Elle sentit le poids des lunettes dans sa main. Un élan la poussa à les poser sur la table pliante entre eux.
« Elles appartenaient à mon grand-père, » dit-elle sans qu’il ait posé la question. « Il a fait le tour du monde. Il disait que ces lunettes avaient vu plus de choses que n’importe quel homme vivant. »
Le jeune homme se pencha, les observa avec respect mais sans convoitise. « Il devait avoir de bonnes histoires à raconter. »
« Les meilleures. Je voulais être comme lui. Toujours prête à partir, à sauter dans le premier train, sur le premier bateau. » Sa voix se brisa presque. « Et au final, je passe mes nuits à regarder mon linge tourner en rond. »
La confession flotta dans l’air aseptisé de la laverie. C’était la première fois qu’elle formulait cette faillite à voix haute. Sa quête d’aventure l’avait paradoxalement pétrifiée, la rendant incapable d’apprécier la sienne, la jugeant toujours trop petite, trop fade en comparaison du mythe familial.
L’inconnu ne dit rien pendant un long moment. Il regardait la pluie, puis son regard revint sur elle.
« Une aventure, » commença-t-il doucement, « ce n’est pas forcément traverser un océan. Parfois, c’est juste se retrouver coincé dans une ville inconnue et avoir une conversation inattendue dans une laverie à trois heures du matin. »
Un déclic. Pas un bruit fort, juste le clic discret d’une pièce qui trouve enfin sa place.
La sonnerie stridente de la machine à laver annonça la fin du cycle. Le hublot s’immobilisa. Le mouvement avait cessé.
L’homme se redressa. « Bon, je crois que je vais tenter ma chance vers la gare. Au pire, je dormirai sur un banc. J’en ai l’habitude. » Il lui adressa un nouveau sourire, sincère cette fois. « Merci pour la discussion, gardienne de phare. C’était une belle escale. »
Il partit comme il était arrivé, laissant derrière lui une bouffée d’air frais et une trace de pas humides sur le lino.
Bérénice resta seule. La laverie semblait soudain moins triste, plus silencieuse. Le ronronnement avait laissé place à une quiétude nouvelle. Elle reprit les lunettes de son grand-père. Elles étaient froides, inertes. Un simple objet. Un souvenir, pas une feuille de route. La fortune qu’elles représentaient n’était pas monétaire, mais mémorielle. Et une mémoire n’est pas une destination.

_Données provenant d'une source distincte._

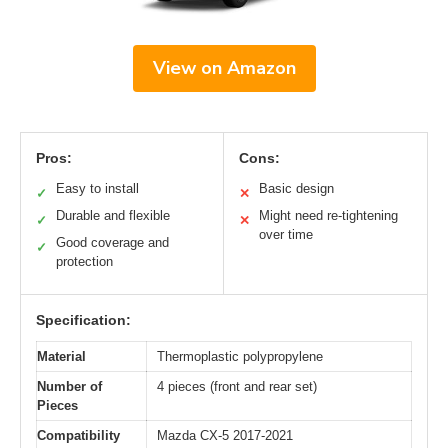
View on Amazon
Pros:
Cons:
Easy to install
Basic design
✓
✕
Durable and flexible
Might need re-tightening
✓
✕
over time
Good coverage and
✓
protection
Specification:
Material
Thermoplastic polypropylene
Number of
4 pieces (front and rear set)
Pieces
Compatibility
Mazda CX-5 2017-2021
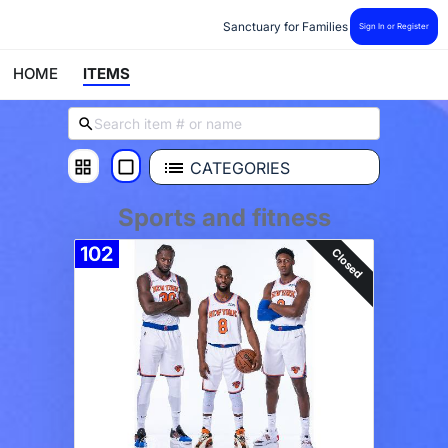
Sanctuary for Families
Sign In or Register
HOME
ITEMS
CATEGORIES
Sports and fitness
102
Closed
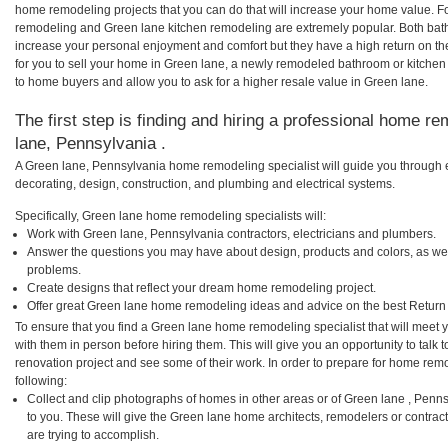
home remodeling projects that you can do that will increase your home value. 
remodeling and Green lane kitchen remodeling are extremely popular. Both bat
increase your personal enjoyment and comfort but they have a high return on t
for you to sell your home in Green lane, a newly remodeled bathroom or kitche
to home buyers and allow you to ask for a higher resale value in Green lane.
The first step is finding and hiring a professional home re
lane, Pennsylvania .
A Green lane, Pennsylvania home remodeling specialist will guide you through e
decorating, design, construction, and plumbing and electrical systems.
Specifically, Green lane home remodeling specialists will:
Work with Green lane, Pennsylvania contractors, electricians and plumbers.
Answer the questions you may have about design, products and colors, as wel
problems.
Create designs that reflect your dream home remodeling project.
Offer great Green lane home remodeling ideas and advice on the best Return
To ensure that you find a Green lane home remodeling specialist that will meet
with them in person before hiring them. This will give you an opportunity to tal
renovation project and see some of their work. In order to prepare for home remo
following:
Collect and clip photographs of homes in other areas or of Green lane , Pen
to you. These will give the Green lane home architects, remodelers or contrac
are trying to accomplish.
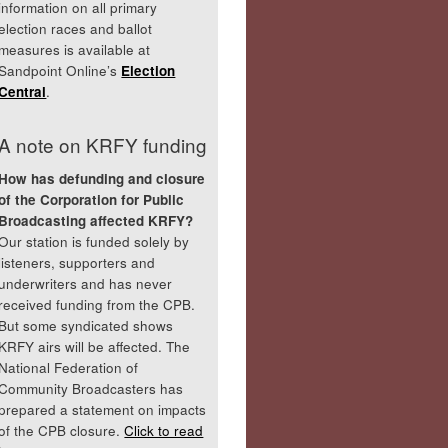
information on all primary
election races and ballot
measures is available at
Sandpoint Online’s
Election
Central
.
A note on KRFY funding
How has defunding and closure
of the Corporation for Public
Broadcasting affected KRFY?
Our station is funded solely by
listeners, supporters and
underwriters and has never
received funding from the CPB.
But some syndicated shows
KRFY airs will be affected. The
National Federation of
Community Broadcasters has
prepared a statement on impacts
of the CPB closure.
Click to read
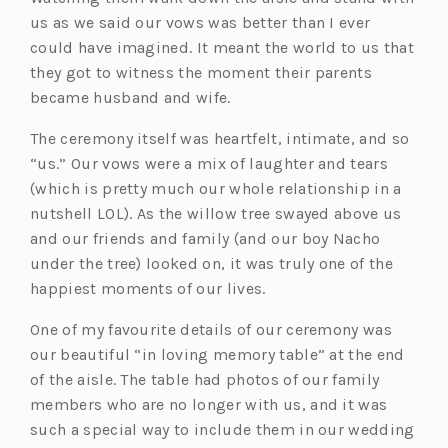
us as we said our vows was better than I ever
could have imagined. It meant the world to us that
they got to witness the moment their parents
became husband and wife.
The ceremony itself was heartfelt, intimate, and so
“us.” Our vows were a mix of laughter and tears
(which is pretty much our whole relationship in a
nutshell LOL). As the willow tree swayed above us
and our friends and family (and our boy Nacho
under the tree) looked on, it was truly one of the
happiest moments of our lives.
One of my favourite details of our ceremony was
our beautiful “in loving memory table” at the end
of the aisle. The table had photos of our family
members who are no longer with us, and it was
such a special way to include them in our wedding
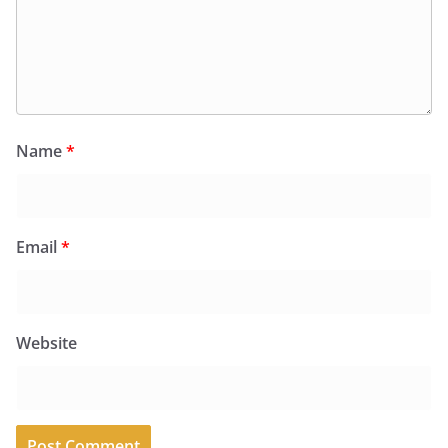
Name
*
Email
*
Website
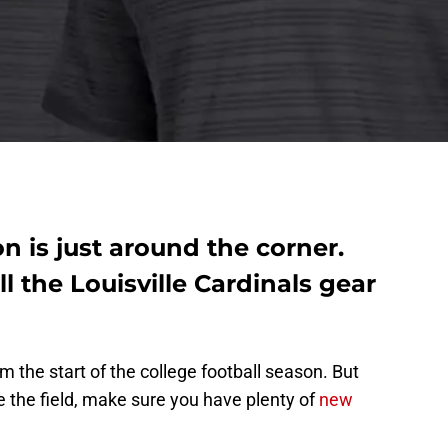
n is just around the corner.
l the Louisville Cardinals gear
 the start of the college football season. But
ke the field, make sure you have plenty of
new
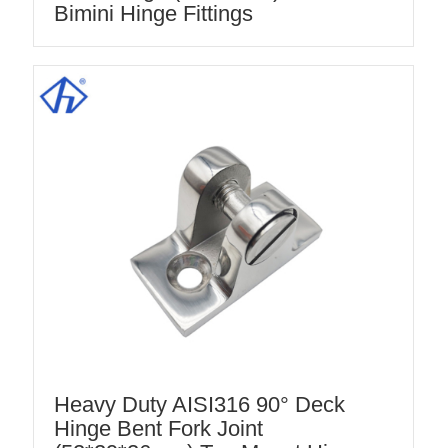
Bimini Hinge Fittings
Heavy Duty AISI316 90° Deck
Hinge Bent Fork Joint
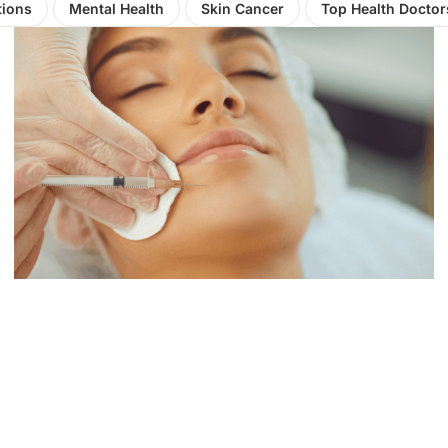
tions
Mental Health
Skin Cancer
Top Health Doctor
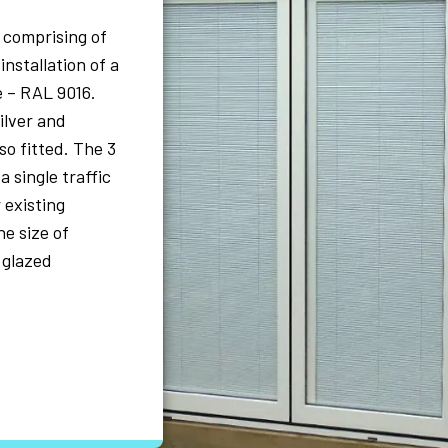
, comprising of
installation of a
e – RAL 9016.
ilver and
so fitted. The 3
a single traffic
 existing
e size of
 glazed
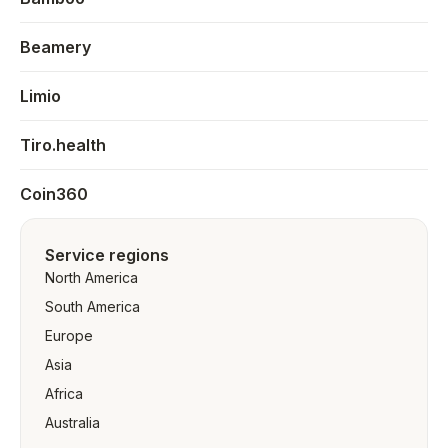
Beamery
Limio
Tiro.health
Coin360
Service regions
North America
South America
Europe
Asia
Africa
Australia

Elle les glissa dans sa poche, mais le geste était différent. Plus léger. Elle sortit son linge chaud et parfumé, le plia avec un soin nouveau. Dehors, la pluie s’était calmée, devenant un simple crachin. En retournant vers sa voiture, Bérénice ne se sentit plus en fuite. Elle retournait chez elle. Vers son phare, sa tour, son île. Ce n’était pas l’aventure grandiose de son grand-père, mais c’était la sienne. Et pour la première fois, elle se dit qu’un lever de soleil vu du haut de cent quarante-huit marches, après une nuit de pluie, était peut-être une surprise que la vie lui réservait, et que celle-ci valait bien la peine d’être vécue.